Speaking at the 2008 Seminar for New Mission Presidents in the Provo Missionary Training Center, President Packer offered counsel and direction to those who will lead some of the Church's vast missionary force currently serving across the globe.
"You are good enough and your testimony is good enough. It will enlarge and be greater," he told the mission presidents and their wives.
President Packer, President of the Quorum of the Twelve, recalled a time years ago when he met a young, disrespectful missionary. The young man had been referred by the Missionary Training Center to President Packer as a member of the Church's Missionary Committee to determine if he should be sent home from his mission.
The young man was a smart aleck and impudent and rude, President Packer thought. He took the young man to lunch.

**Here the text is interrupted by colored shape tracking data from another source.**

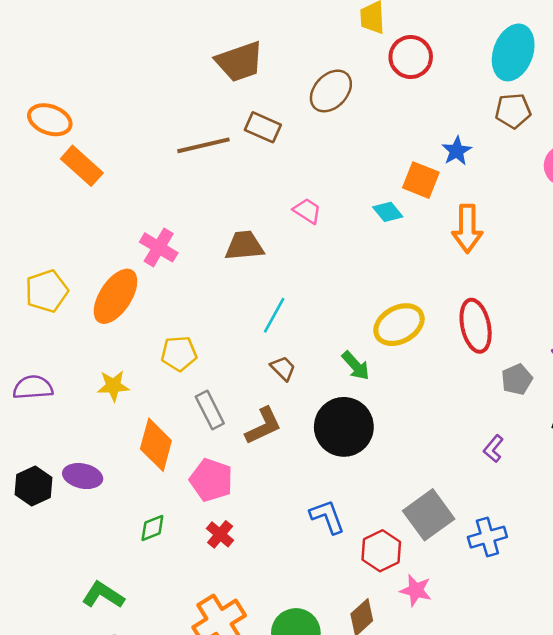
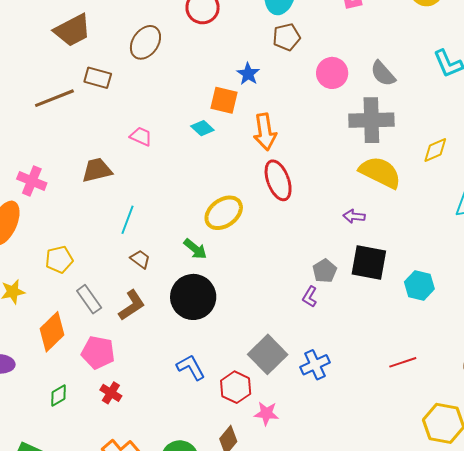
red ellipse: (476, 326) -> (278, 180), moved
gray pentagon: (517, 379) -> (325, 271), moved
orange diamond: (156, 445) -> (52, 332), turned 39

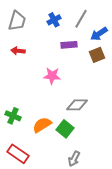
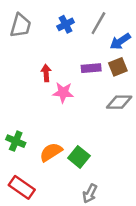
purple rectangle: (69, 45) -> (91, 68), moved
red arrow: (18, 51) -> (46, 73), moved, turned 80
gray diamond: (77, 105) -> (119, 102), moved

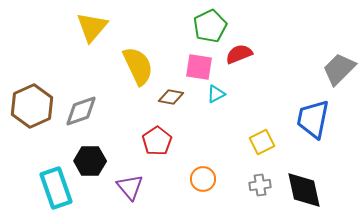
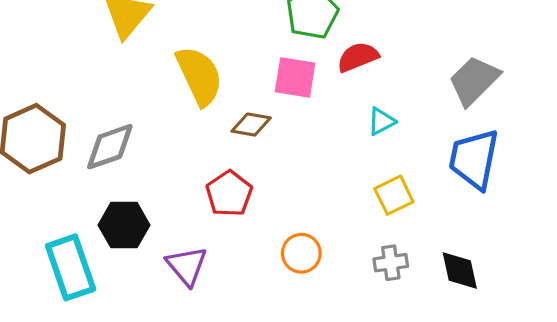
gray trapezoid: (339, 69) -> (474, 81), moved
cyan triangle: (216, 94) -> (381, 121), moved
black diamond: (304, 190) -> (460, 271), size x0.7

"There could only be one verdict," President Packer said. "This young man could not go on a mission."
As the pair returned to the Church Office Building, they saw the Missionary Training Center director waiting for them at the top of the stairs.
"I thought, 'When we get up to the top I will have to send him home,' but I thought, 'I can't do that.' About half way up the steps I took hold of this young man and pulled him around so I was looking him right in the eyes. I said, 'You have been disrespectful and impudent and don't deserve much. But there is one thing you have got to know.'
"Then I bore my testimony to him, clear and pure testimony.
"Then I said, 'Now, don't you ever say you don't know or that you haven't been told, because you have been told. I will bear testimony against you at the judgment seat of Christ that you were told.'
"I have never done anything like that before or since."
When President Packer and the missionary got to the top of the stairs, President Packer simply said, "Take him back and try again."
Some months later President Packer heard a report of President Marion G. Romney's weekend visit to Mexico, where he met a missionary who embodied all that is ideal in a missionary. To President Packer's great surprise, it was the missionary he had sent back to the Missionary Training Center.
"And I had learned a lesson. The single most important thing that can be done is to bear testimony to them so that they will know," he said.
President Packer also told the mission presidents and their wives that they have already passed a major test in mortality, by virtue of their being at the conference.
"If the world asked a couple in the prime of their life to go someplace they have never been, speak a language they may or may not know, put their career aside, miss weddings and funerals and grandchildren, would they go?" he said.
"If asked, 'Who could you get to do that?' The answer is probably nobody," he said. "But it is different for you. You were not asked; you were called."
"The Lord," he told the couples, "will watch over you."
President Packer then shared with the congregation a truth taught by the Prophet Joseph Smith: "All beings who have bodies have power over those who have not" (Teachings of the Prophet Joseph Smith, sel. Joseph Fielding Smith (1976), 181).
"The adversary," he said, "only has power over those that permit him to."
"There are things that are ensnared within our lives and it seems so hopeless, but remember: 'Men,' the Book of Mormon says, 'are instructed sufficiently that they know good from evil"' (2 Nephi 2:5).
President Packer said he has learned that "nobody is worthless. Nobody in mortality is totally lost."
"So," he explained, "you are on the winning team."
"Now, unfortunately, the scoreboard will always be in the other direction. You will close each inning with them having more numbers on the scoreboard than you do. But you know that ultimately you are on the winning team. The missionaries need to know that. 'All beings who have bodies have power over those who have not.' The devil has no power over us."